INPUT MATERIAL Block Start

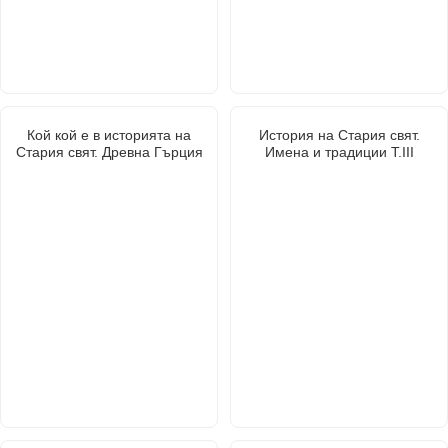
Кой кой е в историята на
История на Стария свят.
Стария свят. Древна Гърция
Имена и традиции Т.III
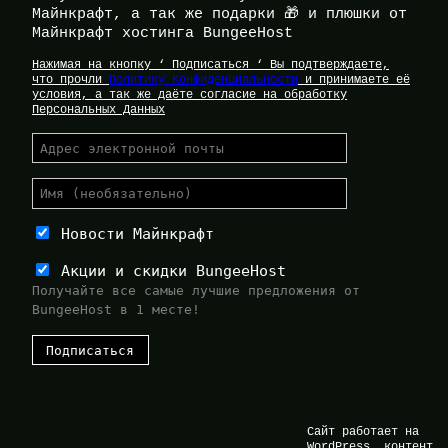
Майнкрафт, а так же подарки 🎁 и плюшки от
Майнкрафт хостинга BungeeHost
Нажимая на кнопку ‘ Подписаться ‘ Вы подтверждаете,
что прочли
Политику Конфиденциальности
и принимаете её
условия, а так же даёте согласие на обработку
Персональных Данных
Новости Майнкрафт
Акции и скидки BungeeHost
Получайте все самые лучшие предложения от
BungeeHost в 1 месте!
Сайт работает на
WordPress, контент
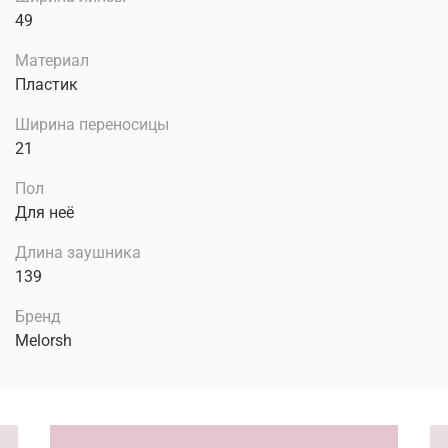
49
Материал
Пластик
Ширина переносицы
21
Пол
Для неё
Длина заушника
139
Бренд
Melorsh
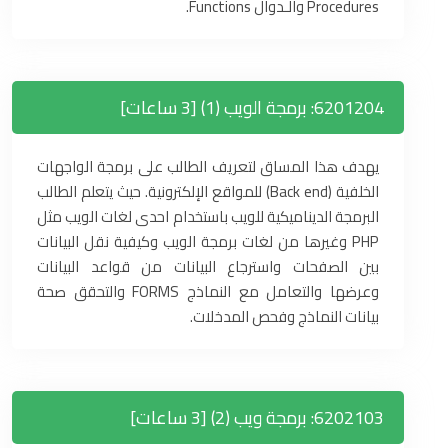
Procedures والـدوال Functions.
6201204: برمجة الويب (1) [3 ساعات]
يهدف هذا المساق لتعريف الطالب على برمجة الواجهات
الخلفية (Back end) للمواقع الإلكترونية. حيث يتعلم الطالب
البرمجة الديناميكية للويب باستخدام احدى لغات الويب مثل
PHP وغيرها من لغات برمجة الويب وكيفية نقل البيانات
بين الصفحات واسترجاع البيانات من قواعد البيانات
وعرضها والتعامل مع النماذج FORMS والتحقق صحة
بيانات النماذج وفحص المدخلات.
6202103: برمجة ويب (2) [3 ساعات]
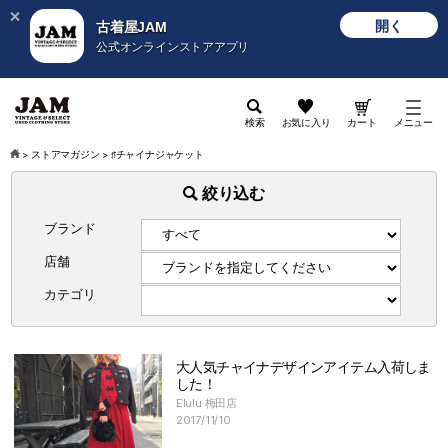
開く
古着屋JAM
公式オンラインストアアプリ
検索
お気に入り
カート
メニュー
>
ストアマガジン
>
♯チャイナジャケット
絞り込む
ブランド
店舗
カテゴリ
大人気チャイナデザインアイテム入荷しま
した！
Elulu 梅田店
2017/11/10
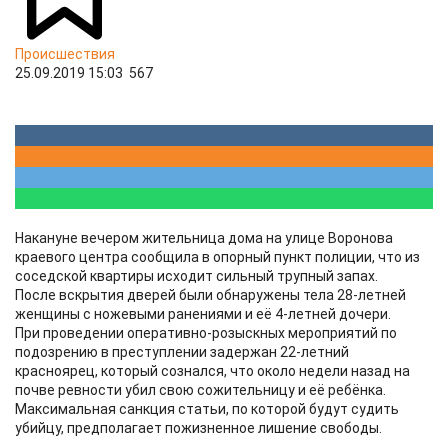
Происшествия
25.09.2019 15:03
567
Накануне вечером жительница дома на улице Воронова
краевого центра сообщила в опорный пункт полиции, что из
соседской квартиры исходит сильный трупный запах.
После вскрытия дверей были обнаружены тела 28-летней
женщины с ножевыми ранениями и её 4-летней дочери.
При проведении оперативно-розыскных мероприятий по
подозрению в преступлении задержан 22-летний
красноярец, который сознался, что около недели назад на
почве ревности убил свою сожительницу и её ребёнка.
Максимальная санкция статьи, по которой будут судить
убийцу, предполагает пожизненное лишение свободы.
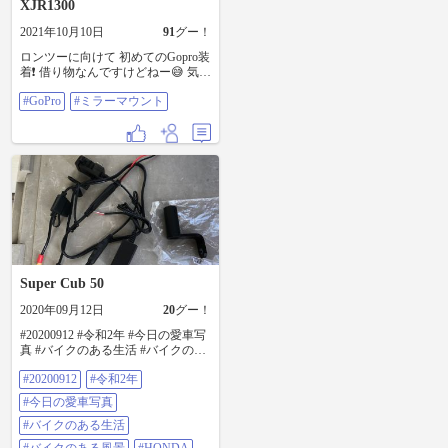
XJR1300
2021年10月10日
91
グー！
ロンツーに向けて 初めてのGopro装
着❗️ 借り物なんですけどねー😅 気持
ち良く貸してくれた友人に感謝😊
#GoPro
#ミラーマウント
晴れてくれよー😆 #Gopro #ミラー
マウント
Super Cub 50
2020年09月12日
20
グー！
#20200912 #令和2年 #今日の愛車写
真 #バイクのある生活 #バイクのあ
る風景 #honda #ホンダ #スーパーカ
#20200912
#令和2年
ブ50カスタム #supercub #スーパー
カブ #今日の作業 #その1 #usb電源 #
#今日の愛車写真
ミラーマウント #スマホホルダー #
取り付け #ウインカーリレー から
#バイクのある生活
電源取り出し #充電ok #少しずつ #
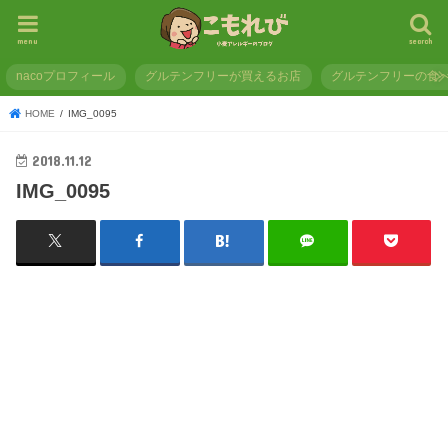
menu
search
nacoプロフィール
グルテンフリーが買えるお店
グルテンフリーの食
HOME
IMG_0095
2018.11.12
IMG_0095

INPUT MATERIAL Block End

Within the records, how many lines include "الطالب"? The answer is the number and nothing else.

2